– Он нервничал?
– Не то чтобы слишком. Не могу точно объяснить, в чем заключалась перемена. Но она точно была. С тех пор, кстати, и начались чудеса. Комиссаров исчез, Утюгов стал директором, институт взял курс на самоизоляцию, притом что их научная работа была вполне качественной и они регулярно отчитывались о создании новых видов теплостойких пингвинов, такс-многоножек, шелковичных червей толщиной с батон колбасы, самоуничтожающихся тараканов, плотоядных кроликов, поющих аквариумных рыбок, озимой картошки и засухоустойчивых фикусов, которые можно не поливать по полгода, а они все равно цветут, как ни в чем не бывало. Фактически в НИИ Новых биотехнологий делают чудеса, причем быстро и дешево.

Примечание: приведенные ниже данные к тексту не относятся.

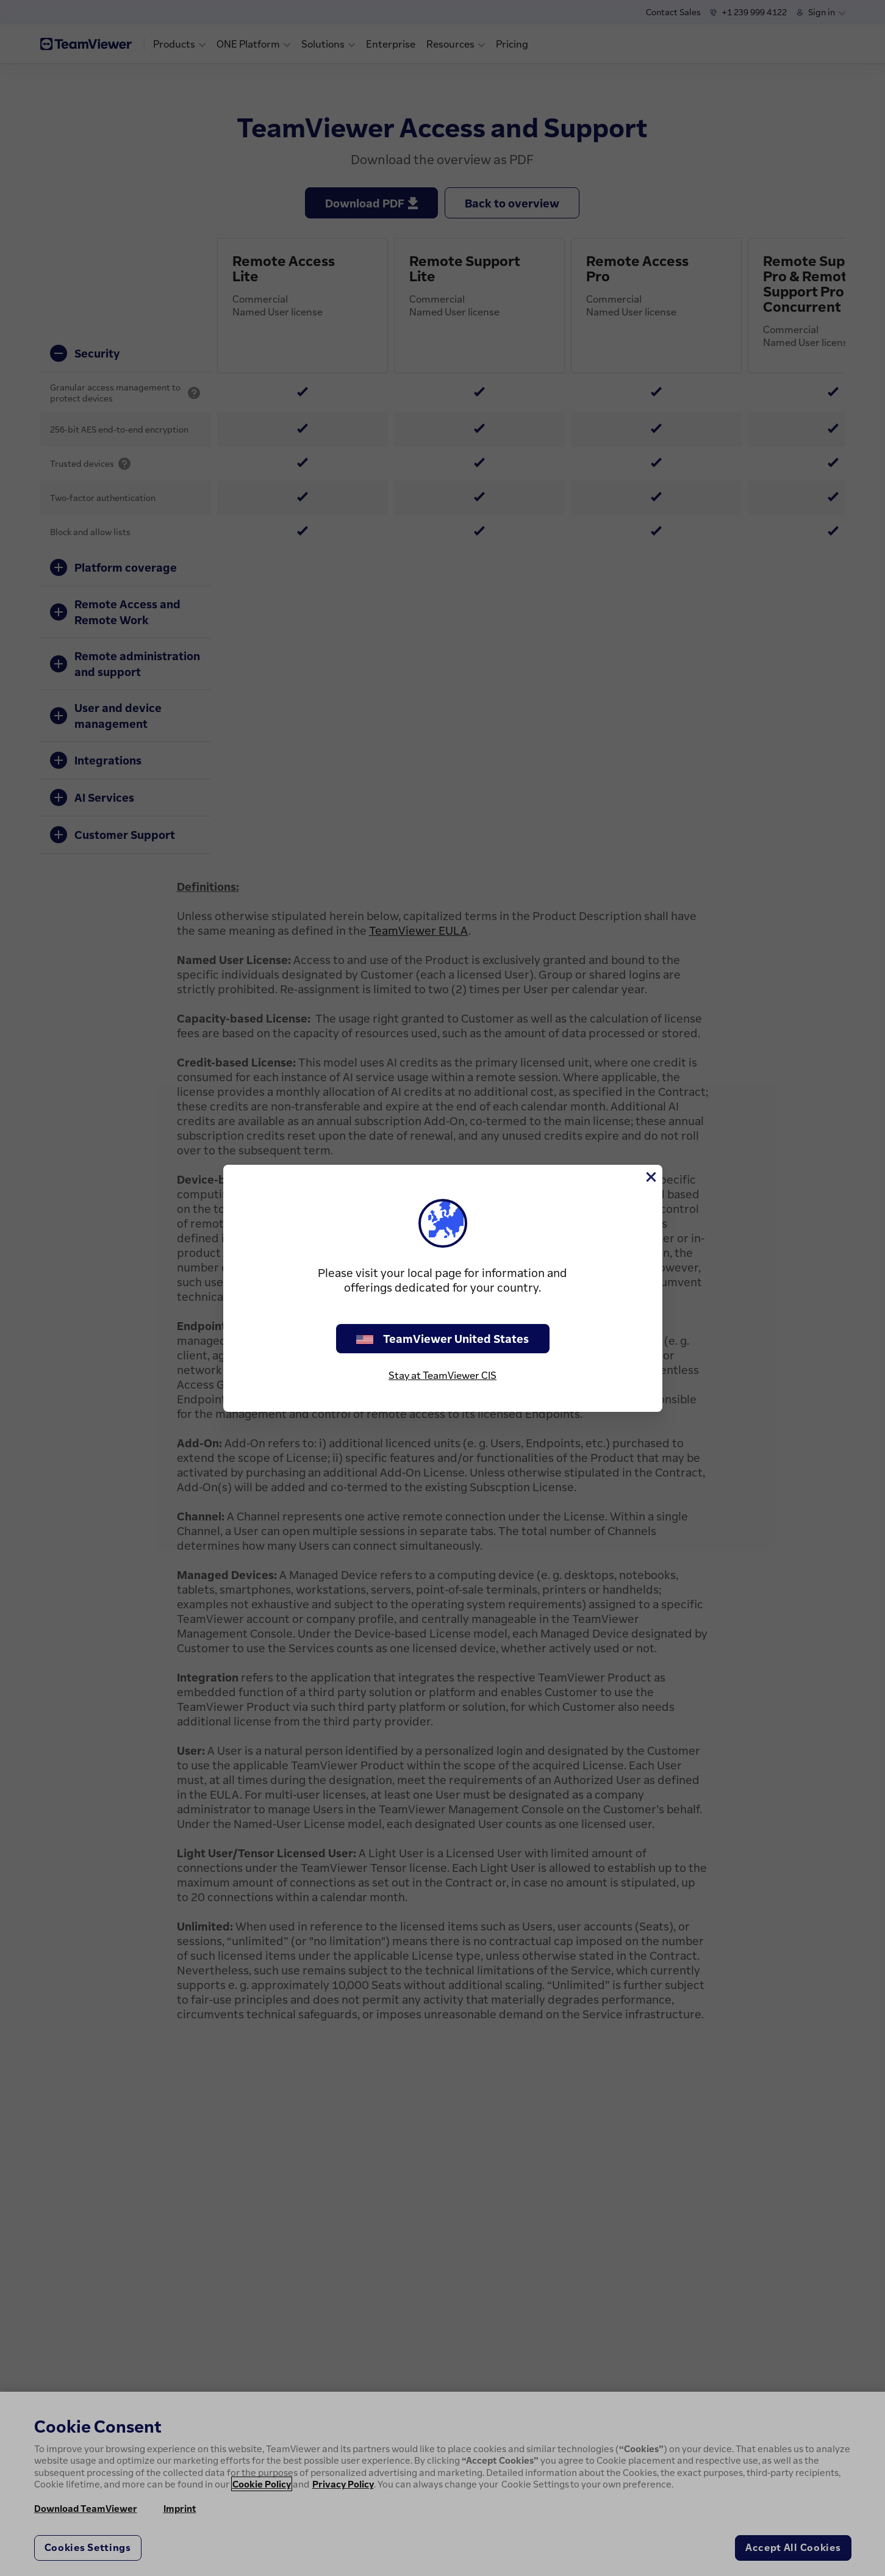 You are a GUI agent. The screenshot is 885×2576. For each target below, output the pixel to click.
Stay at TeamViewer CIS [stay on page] (442, 1375)
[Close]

– Как интересно, – прошептал Рязанцев. – Утюгов, значит, действительно гений?
– Будете смеяться, – пожала плечами Чабрецова, – но я никогда не замечала за ним особого интеллектуального блеска. Так, середнячок. Все считают, что НИИ добивается таких успехов благодаря замечательной технологической базе. Они покупают новейшее оборудование, иногда весьма недешевое. Но выдающимся интеллектом Утюгов не отличается. Впрочем, это мое личное мнение.
– Но он же профессор?
– Я имею в виду, что он – обычный средний профессор, – поправилась Алевтина Вениаминовна, слегка покраснев. – Умный, эрудированный, он знает все о своей области деятельности. Но блеска и гения в нем нет.
– Может, открыл что-то? Случайно? Какой-нибудь стимулятор мозговой деятельности?
– Вряд ли, – покачала головой женщина, – все известные науке стимуляторы влияют на эмоциональную сферу, уменьшая при этом остроту разума. Кроме сахара, конечно. Сахароза реально улучшает мозговую деятельность и производительность труда. Но ненамного.
– Может, в институте есть кто-то другой гениальный? Ученый, находящийся в тени?
– Сомневаюсь, – хмыкнула Чабрецова. – Самым умным из них был Комиссаров. Я скорее поверю, что он сделал какое-то эпохальное открытие, после чего его и убили. Он ведь был открыт и доверчив, как ребенок.
Полковник сделал большой глоток чая и доел пирожное.
– Значит, у нас вырисовываются два вопроса, – резюмировал он, – первый заключается в том, что дочь Утюгова куда-то пропала несколько лет назад. Сколько, кстати, ей было лет?
– Около двадцати двух. Сейчас ей было бы почти тридцать. Вернее, двадцать восемь, – прикинула Чабрецова.
– Второе. Куда пропал прежний директор НИИ Новых биотехнологий? Связано ли это с исчезновением дочери Утюгова, и если связано, то как?
Владимир Евгеньевич допил чай, встал и поставил чашку и блюдце в раковину. Место, в котором находилась Ева, нравилось ему все меньше.